* **THE TASK**
For each line in the data that includes "target", make a copy.

=== Begin Enclosure ===

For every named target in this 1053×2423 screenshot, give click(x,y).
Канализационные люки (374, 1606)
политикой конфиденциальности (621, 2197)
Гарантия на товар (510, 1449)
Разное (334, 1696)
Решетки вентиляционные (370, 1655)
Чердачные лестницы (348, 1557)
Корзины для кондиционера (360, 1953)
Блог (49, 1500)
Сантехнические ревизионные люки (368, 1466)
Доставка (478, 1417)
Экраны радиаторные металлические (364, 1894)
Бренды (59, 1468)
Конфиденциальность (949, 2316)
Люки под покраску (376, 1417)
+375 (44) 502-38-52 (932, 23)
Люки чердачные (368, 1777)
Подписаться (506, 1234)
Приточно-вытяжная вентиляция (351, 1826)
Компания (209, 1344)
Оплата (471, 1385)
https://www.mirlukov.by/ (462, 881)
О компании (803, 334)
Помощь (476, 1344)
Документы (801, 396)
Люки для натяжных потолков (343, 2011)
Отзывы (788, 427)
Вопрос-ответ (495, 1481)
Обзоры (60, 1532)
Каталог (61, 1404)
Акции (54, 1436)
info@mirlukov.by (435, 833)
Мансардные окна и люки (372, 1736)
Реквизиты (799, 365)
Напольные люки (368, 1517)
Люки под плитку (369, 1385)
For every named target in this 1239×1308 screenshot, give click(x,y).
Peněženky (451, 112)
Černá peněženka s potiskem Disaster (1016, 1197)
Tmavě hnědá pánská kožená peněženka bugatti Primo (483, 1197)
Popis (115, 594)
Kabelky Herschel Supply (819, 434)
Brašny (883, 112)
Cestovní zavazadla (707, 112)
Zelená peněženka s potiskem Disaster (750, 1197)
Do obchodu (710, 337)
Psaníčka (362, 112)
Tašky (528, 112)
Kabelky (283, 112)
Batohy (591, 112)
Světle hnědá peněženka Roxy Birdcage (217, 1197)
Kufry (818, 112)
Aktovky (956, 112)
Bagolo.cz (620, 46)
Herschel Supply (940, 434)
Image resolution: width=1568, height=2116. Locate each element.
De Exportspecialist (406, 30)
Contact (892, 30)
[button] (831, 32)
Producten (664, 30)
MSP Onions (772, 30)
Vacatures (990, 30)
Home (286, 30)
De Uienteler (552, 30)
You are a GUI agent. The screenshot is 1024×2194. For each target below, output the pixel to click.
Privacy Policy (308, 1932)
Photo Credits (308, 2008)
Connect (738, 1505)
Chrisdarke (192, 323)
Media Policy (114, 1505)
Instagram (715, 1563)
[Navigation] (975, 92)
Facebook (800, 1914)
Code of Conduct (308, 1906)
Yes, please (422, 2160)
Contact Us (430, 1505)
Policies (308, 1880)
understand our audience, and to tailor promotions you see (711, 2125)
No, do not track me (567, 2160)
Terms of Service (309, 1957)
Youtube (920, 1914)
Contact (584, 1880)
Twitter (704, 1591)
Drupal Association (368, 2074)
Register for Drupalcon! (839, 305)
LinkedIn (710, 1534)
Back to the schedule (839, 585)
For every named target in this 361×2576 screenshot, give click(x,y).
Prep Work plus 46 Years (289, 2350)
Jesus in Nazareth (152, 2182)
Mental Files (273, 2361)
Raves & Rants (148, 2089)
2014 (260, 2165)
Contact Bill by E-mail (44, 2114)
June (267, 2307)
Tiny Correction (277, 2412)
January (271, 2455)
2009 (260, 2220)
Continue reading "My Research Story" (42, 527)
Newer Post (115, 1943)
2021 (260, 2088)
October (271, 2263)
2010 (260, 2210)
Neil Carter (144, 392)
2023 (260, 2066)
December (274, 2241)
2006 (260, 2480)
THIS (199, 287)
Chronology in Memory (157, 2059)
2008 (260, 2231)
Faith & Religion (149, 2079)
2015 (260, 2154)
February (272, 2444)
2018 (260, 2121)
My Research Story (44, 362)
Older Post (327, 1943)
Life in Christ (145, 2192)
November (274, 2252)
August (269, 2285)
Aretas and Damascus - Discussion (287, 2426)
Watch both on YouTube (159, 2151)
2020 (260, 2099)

=== End Enclosure ===

* **EXERCISE RESPONSE**
For every named target in this 1053×2423 screenshot, give click(x,y).
For every named target in this 1239×1308 screenshot, give click(x,y).
You are a GUI agent. The screenshot is 1024×2194. For each target below, output the pixel to click.
For every named target in this 361×2576 screenshot, give click(x,y).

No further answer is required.